Bone Bolango/Gorontalo- Masyarakat yang terlibat dalam penyalahgunaan narkoba di tingkat desa harus segera dilaporkan, baik masyarakat biasa, tokoh masyarakat, aparat desa bahkan sampai ke pimpinan desa sekaligus yakni kepala desa apabila terlibat langsung dalam peredaran maupun penyalahgunaan narkoba harus ditindaki dengan tegas. Pernyataan itu dipertegas langsung oleh Kepala Dinas Pemberdayaan Masyarakat Pemerintah Desa (DPM-Pemdes) Kabupaten Bone Bolango, Suleman Panigoro, S.Pd dalam kegiatan yang diselenggarakan oleh Badan Narkotika Nasional Kabupaten (BNNK) Bone Bolango di Amaris Hotel kota Gorontalo pada Selasa pagi (17/04) dalam acara yang bertajuk Diseminasi Informasi P4GN melalui Sosialisasi/Penyuluhan.

Kegiatan yang mengambil tema yaitu Peran serta Pemerintah desa dalam upaya P4GN tersebut dihadiri kurang lebih sebanyak 40 orang kepala desa yang ada di Kabupaten Bone Bolango. Peserta yang hadir tersebut diharapkan agar dapat mendapatkan informasi dan edukasi tentang bahaya narkoba yang sudah merasuki di berbagai kalangan, khususnya kalangan masyarakat desa, dan berperan mencegah narkoba di tiap desanya.

Menurut Kepala Dinas Pemdes yang juga sering disapa dengan panggilan akrab, Bapak Supa, menerangkan kepada peserta yang hadir bahwa salah satu cara untuk mencegah narkoba yakni dimulai dari pencegahan di tingkat bawah dalam pemerintah.

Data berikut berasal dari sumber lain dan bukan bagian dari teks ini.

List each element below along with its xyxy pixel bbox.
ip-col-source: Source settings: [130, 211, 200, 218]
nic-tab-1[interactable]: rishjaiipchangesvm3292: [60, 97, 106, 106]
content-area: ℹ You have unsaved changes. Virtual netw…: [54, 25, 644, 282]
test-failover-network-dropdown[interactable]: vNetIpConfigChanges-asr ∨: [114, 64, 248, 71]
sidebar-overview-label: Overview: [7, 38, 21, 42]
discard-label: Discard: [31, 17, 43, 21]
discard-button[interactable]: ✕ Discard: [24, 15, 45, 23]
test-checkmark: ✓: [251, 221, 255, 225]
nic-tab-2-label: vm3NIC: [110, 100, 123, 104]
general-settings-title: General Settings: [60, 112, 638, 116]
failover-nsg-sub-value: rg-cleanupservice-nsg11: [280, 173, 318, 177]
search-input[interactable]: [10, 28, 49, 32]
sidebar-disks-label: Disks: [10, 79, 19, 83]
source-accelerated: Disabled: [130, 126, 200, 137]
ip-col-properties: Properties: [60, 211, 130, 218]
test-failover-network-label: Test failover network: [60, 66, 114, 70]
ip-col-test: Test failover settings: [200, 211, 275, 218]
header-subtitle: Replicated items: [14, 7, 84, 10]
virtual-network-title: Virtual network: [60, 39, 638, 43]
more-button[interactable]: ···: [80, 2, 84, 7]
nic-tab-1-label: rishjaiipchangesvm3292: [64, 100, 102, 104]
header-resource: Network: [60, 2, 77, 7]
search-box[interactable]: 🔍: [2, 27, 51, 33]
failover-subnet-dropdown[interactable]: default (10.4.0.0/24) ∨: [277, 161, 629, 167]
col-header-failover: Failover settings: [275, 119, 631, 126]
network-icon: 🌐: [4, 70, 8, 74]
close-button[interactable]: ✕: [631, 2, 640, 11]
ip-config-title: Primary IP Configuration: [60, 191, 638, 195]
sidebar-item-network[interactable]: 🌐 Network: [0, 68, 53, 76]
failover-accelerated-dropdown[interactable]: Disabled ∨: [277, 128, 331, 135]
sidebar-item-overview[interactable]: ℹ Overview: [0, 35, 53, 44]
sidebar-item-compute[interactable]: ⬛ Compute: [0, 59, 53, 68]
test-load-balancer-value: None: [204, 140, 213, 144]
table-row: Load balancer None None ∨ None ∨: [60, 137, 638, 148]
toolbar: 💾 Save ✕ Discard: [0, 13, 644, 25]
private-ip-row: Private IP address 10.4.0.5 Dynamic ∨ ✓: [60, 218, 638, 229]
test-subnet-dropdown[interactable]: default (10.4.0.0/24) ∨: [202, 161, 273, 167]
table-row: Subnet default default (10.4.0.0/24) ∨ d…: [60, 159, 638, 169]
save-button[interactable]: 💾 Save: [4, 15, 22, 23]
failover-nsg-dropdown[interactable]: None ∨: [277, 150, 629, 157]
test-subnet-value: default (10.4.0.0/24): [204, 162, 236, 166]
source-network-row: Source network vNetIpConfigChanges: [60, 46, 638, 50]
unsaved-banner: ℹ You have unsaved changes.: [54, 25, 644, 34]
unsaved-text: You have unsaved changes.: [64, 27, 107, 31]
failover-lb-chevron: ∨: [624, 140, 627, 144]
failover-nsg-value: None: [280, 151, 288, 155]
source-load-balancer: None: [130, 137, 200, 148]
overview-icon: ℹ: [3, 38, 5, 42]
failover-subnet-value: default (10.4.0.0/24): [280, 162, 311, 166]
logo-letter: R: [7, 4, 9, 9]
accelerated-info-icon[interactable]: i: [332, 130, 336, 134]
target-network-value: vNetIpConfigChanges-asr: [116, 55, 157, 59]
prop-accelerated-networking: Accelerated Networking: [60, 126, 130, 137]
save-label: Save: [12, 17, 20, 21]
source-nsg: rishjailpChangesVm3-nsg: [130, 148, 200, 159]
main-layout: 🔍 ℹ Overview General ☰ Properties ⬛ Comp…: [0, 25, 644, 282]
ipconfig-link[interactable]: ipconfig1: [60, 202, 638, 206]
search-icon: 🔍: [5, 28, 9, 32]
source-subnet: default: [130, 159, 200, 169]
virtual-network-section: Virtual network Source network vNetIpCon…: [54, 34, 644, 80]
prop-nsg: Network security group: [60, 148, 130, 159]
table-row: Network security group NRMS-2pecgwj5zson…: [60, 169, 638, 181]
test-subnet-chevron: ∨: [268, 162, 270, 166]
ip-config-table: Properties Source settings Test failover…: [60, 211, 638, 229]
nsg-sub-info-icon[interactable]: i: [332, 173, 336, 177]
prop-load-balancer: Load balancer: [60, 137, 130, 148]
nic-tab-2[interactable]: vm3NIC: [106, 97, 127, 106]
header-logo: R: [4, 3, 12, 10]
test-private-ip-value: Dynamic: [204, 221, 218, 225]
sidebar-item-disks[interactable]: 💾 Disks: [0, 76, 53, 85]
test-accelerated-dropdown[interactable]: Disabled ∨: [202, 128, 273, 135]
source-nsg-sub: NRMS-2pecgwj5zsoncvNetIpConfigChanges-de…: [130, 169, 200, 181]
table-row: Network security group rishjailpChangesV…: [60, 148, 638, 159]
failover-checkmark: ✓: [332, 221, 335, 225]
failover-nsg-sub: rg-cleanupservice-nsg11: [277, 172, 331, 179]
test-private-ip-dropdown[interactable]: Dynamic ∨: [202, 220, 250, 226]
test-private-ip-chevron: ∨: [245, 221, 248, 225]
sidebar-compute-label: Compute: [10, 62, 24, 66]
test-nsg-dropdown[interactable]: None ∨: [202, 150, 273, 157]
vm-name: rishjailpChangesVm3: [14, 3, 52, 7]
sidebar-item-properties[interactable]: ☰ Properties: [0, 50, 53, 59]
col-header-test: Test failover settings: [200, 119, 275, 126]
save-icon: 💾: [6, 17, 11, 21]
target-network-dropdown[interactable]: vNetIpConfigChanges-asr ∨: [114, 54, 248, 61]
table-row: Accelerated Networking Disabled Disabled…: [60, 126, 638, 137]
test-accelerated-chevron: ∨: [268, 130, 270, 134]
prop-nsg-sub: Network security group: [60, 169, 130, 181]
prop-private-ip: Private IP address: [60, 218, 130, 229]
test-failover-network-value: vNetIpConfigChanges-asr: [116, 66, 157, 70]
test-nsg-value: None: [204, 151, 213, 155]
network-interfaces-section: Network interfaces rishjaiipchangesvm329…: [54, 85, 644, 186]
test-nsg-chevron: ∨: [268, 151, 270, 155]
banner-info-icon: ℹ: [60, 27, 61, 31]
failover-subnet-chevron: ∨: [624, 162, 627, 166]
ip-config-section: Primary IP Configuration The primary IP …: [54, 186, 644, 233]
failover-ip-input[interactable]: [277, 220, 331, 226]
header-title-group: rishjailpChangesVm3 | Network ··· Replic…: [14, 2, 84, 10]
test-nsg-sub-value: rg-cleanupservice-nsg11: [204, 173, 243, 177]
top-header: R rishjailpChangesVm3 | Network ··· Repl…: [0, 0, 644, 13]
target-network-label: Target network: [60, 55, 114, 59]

Menurutnya dukungan pemerintah desa sangat vital dalam pencegahan dan pemberantasan narkoba, oleh sebab itu pencegahan narkoba harus dimulai sedini mungkin untuk dapat disosialisasikan.

Masih Menurut Supa, kegiatan seperti ini adalah kegiatan yang sangat positif, ia sangat mendukung BNN dalam menyelenggarakan kegiatan yang ditujukan untuk kepala-kepala desa yang ada di wilayah kabupaten bone bolango.

“Kalau perlu BNNK Bone Bolango mengundang Kepala-kepala dusun agar dapat mengikuti kegiatan seperti ini, hal ini dapat membantu tugas-tugas BNNK dalam pencegahan narkoba di tingkat pemerintahan paling bawah”, tuturnya.

Masih menurut kadis yang pernah menjabat sebagai camat itu, dalam pemerintahan di desa peran kepala desa sangat vital di mata masyarakat, ada baiknya peran kepala desa itu sebagai tokoh yang disegani memanfaatkan hal itu untuk dapat menyampaikan informasi bahaya narkoba di tengah-tengah masyarakat. Sebagai contoh dengan melakukan strategi pencegahan di lingkungan masyarakat melalui sosialisasi P4GN pada acara hajatan/Pesta pernikahan, pada kegiatan posyandu ibu-ibu hamil maupun pada kegiatan keagamaan.

Ia pun berharap dan menginginkan kepala desa yang hadir untuk dapat mendukung penuh Program BNNK Bone Bolango dan bekerja sama dengan pihak BNNK untuk memerangi narkoba sampai ke tingkat desa. Selain itu ia juga berpesan bahwa di tangan bapak dan ibu kepala desa yg berperan sebagai ujung tombak di masyarakat agar senantiasa menciptakan masyarakat bone bolango yang cemerlang bersih dari penyalahgunaan narkoba.

Sementara itu, Kepala BNNK Bone Bolango, Abdul Haris Pakaya S.Pd. M.Si yang turut membuka kegiatan pada hari itu sekaligus menjadi pemateri, langsung merespon positif mengenai kerja sama dengan tiap desa mengenai pelaksanaan P4GN, dan akan merencanakan penandatangan MOU antara Kepala BNNK Bone Bolango, Kadis DPM-Pemdes dan Pihak Kepala desa sebanyak 165 Kepala desa.

Haris juga turut menyampaikan kepada peserta bahwa di tahun 2018 ini BNNK Bone Bolango menggandeng Bapak dan Ibu Kepala desa di Kab. Bone Bolango untuk dapat mensosialisasikan bahaya narkoba di tengah kegiatan kemasyarakatan minimal kepala desa mampu meluangkan waktu sekitar 5 menit saja.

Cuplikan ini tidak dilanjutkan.